I wasn’t sure how I felt. What I want most for my children is for them to be independent and kind. Working for my business—is that independent?
Tom: I guess that depends if he has a real job.
Mark: Exactly. The last thing you’d want—for your kid or your business—is to pressure your son into the business. Nor do you want to offer him a secure way of receiving income.
Tom: Is that what your friend did?
Mark: Not at all. His son is the real deal. He’s really running the business. And it makes his father proud. Having his son work for him has allowed my friend to take on a secondary role in his business. He is able to work less and spend more time traveling.
Tom: That’s a good thing.
Mark: Yes, that’s a good thing. But in my experience, it happens rarely. More frequently the child is over-promoted, and it causes problems. Sometimes it wrecks the business. Sometimes it wrecks the relationship.
Tom: So how does one prevent that?
Mark: By following three rules: make sure they start at the bottom, let them earn their own promotions, and never let them work directly for you.
Tom: I get the first two. But why wouldn’t you want your child working directly for you?
Mark: I’ve hired friends and family before. When I followed all three rules it worked out fine. It was clean. But I’ve also broken the third rule and had them report to me. Half the time that got messy.
Tom: How so?
Mark: In a few cases, they disappointed me, and that lowered my estimation of them.
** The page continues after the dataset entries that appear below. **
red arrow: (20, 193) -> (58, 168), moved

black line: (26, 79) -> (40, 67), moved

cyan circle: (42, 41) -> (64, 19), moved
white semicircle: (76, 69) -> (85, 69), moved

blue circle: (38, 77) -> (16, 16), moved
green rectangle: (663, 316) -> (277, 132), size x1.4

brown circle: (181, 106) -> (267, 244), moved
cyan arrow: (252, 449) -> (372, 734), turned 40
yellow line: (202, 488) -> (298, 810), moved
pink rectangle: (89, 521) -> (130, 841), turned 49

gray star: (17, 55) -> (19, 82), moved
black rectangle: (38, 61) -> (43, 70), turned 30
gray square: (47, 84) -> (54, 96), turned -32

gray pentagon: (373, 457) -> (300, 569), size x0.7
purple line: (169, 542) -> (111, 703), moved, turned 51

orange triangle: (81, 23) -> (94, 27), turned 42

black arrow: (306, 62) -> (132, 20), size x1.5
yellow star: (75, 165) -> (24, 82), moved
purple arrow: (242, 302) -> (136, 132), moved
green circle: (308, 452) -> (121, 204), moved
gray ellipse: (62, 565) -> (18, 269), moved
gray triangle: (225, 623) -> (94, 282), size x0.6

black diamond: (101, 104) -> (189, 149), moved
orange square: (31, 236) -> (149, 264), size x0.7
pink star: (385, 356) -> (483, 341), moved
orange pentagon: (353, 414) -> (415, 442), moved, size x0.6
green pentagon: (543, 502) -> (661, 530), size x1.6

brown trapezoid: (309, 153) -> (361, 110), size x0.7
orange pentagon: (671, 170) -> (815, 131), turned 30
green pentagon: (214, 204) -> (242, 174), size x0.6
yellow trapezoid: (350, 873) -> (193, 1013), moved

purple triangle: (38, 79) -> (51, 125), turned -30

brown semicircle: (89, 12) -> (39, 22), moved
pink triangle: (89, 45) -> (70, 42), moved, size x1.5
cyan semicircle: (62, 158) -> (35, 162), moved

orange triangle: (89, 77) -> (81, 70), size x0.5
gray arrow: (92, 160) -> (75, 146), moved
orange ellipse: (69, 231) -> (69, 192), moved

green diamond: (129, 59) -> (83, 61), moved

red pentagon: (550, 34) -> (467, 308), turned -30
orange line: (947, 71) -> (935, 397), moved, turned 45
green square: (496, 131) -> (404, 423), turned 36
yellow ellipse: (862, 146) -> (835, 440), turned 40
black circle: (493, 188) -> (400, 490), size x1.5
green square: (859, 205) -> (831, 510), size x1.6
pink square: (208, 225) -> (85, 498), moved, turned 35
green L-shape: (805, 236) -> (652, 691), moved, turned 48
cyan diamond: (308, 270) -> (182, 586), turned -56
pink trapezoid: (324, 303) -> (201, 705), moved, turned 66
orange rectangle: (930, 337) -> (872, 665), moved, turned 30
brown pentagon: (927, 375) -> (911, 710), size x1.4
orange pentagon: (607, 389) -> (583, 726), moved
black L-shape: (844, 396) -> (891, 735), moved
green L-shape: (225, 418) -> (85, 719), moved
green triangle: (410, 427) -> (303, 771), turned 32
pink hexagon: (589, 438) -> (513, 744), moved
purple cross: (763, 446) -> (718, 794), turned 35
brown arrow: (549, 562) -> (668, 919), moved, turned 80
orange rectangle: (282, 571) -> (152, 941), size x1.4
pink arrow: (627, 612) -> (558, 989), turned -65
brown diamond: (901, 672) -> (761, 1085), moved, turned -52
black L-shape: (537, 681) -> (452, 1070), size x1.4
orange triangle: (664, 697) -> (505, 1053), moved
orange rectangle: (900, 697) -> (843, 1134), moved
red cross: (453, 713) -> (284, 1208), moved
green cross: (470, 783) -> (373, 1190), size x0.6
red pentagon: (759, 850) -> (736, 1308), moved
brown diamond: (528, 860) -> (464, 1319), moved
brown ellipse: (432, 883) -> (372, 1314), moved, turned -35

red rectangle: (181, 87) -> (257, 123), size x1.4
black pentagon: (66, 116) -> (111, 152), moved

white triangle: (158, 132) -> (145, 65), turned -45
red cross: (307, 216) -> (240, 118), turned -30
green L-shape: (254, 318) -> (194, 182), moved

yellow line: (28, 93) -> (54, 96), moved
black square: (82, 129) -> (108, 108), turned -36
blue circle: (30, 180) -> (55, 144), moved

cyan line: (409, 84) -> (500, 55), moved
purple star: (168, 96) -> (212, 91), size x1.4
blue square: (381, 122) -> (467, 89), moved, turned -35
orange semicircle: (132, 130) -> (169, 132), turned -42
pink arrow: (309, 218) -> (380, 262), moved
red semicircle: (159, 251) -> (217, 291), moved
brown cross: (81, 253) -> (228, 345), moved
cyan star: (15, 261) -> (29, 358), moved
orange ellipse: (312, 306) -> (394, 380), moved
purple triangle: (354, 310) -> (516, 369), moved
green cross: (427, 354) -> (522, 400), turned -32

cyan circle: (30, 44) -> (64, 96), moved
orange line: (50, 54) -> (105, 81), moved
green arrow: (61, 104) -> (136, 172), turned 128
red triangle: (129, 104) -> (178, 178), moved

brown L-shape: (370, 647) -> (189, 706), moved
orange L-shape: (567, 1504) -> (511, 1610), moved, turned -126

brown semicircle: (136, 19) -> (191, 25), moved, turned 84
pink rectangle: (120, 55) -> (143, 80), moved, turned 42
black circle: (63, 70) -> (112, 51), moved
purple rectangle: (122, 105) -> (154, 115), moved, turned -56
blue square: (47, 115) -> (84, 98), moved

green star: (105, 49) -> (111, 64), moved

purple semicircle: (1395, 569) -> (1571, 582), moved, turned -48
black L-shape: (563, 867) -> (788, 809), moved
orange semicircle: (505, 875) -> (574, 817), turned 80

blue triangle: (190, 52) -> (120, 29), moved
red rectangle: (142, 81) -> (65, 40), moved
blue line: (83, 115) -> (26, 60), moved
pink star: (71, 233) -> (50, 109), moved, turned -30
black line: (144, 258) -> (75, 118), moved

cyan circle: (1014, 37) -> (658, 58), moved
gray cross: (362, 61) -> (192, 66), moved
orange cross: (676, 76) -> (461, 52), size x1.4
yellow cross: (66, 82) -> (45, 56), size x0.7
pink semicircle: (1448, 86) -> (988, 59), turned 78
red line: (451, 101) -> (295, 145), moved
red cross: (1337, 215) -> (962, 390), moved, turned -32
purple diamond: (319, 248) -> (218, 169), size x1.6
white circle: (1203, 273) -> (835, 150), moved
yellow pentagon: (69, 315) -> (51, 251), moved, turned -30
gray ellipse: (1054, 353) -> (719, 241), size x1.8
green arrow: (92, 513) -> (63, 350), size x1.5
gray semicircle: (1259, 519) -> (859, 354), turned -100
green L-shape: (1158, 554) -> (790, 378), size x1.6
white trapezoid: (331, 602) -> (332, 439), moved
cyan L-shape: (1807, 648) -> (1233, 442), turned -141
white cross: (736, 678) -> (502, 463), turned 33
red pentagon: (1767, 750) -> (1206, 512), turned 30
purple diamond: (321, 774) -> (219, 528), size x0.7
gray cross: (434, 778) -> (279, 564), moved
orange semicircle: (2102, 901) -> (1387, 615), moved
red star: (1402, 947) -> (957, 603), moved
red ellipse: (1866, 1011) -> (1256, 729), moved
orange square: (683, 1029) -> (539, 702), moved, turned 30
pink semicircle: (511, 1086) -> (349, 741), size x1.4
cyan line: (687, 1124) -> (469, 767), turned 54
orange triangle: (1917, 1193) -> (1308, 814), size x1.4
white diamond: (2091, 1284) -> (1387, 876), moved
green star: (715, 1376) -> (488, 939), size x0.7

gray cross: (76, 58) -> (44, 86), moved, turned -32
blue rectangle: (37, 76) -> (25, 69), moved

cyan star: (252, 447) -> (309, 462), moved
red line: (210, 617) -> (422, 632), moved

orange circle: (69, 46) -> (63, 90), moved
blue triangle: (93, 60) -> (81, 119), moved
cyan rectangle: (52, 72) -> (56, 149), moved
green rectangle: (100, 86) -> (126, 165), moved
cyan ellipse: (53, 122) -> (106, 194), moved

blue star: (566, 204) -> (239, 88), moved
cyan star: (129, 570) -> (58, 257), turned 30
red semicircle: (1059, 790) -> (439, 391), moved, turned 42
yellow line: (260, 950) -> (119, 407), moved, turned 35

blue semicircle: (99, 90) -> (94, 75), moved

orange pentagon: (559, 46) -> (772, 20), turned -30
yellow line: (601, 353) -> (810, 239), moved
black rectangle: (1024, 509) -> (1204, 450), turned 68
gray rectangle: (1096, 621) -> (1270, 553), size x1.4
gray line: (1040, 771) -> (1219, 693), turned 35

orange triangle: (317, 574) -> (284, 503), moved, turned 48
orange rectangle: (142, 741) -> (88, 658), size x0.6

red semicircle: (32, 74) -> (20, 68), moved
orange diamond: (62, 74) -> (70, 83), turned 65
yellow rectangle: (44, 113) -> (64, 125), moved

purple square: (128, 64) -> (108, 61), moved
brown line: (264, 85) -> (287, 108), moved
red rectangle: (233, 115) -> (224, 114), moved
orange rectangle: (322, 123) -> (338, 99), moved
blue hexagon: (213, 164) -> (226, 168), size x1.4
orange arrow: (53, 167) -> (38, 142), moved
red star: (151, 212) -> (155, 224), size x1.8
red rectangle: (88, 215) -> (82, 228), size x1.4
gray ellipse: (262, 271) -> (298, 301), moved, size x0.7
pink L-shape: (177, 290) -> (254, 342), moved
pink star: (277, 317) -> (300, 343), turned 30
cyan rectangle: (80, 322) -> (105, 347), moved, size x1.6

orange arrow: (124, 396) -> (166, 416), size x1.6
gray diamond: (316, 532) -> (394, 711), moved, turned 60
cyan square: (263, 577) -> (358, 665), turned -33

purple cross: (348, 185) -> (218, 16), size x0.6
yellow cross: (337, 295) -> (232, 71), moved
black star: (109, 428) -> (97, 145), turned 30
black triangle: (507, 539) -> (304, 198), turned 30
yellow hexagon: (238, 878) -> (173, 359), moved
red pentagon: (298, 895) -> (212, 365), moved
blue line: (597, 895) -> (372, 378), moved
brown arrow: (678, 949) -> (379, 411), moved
Other times, I disappointed them—usually because they thought I was being especially tough on them (which was probably true). That lowered their estimation of me.
My personal relationships are more important to me than my business relationships. Having a friend or family member report to you risks ruining you personal relationships. I won’t do it anymore.
Tom: You said that half the time having friends and relatives working for you didn’t work out, and you explained why. What about the other half?
Mark: The other half worked out very well. And I’m happy for that. But I’m not willing to risk my personal relationships based on a 50/50 chance.
Tom: I noticed that the last film you produced listed no fewer than four of your family members on the credits.
Mark: (Cough, cough) You got me there.
Tom: Do I smell a bit of hypocrisy here?
Mark: If it were not for hypocrisy, I’d have no good advice to give at all.
Mark: It so happens that four of my siblings and two of my children have experience in the movie business. It was a low-budget ($500,000) movie. They were willing to work cheap. Nepotism, in this case, was good for the balance sheet. And strictly speaking, they didn’t report to me.
Mark: (Cough, cough) Can we get on to another question?
Tom: What about the idea of creating a family business? What’s wrong with creating a business that you can leave to your heirs?
Mark: In theory, nothing. If you build an enduring business, it is natural to want to make it available to your offspring. But history shows us that, for the most part, one’s children will destroy the business. And if they don’t, their children certainly will.
Tom: That’s very cynical.
Mark: That’s history. Look at all the mega-businesses built during the industrial revolution. How many of them still have family members at the helm?
Tom: I can think of only one. Ford Motor Company.
Mark: Me too. The truth is, I like the idea of one of my kids taking over one of my businesses. But he’s got to earn it based on his accomplishments, not on his blood.
Tom: What about the equity in your business? What do you think about leaving that to your children?
Mark: Now you are talking about inheritance. That’s another big subject.
Tom: One we can talk about in depth another day. But give me a hint. Do you intend to leave any of your businesses to your kids?
Mark: Well, I can’t talk about that honestly. My wife and I have told our boys that they won’t inherit a nickel from us. We’ve told them they have to make their own way in the world.
Tom: So you are lying to them?
Mark: You seem to be exposing parts of my personality I would rather leave hidden. What are you, my publisher or my shrink?
Tom: Okay. You’ve said enough for today. We’ll talk about inheritances next time.
Mark: So long as the interview is published posthumously.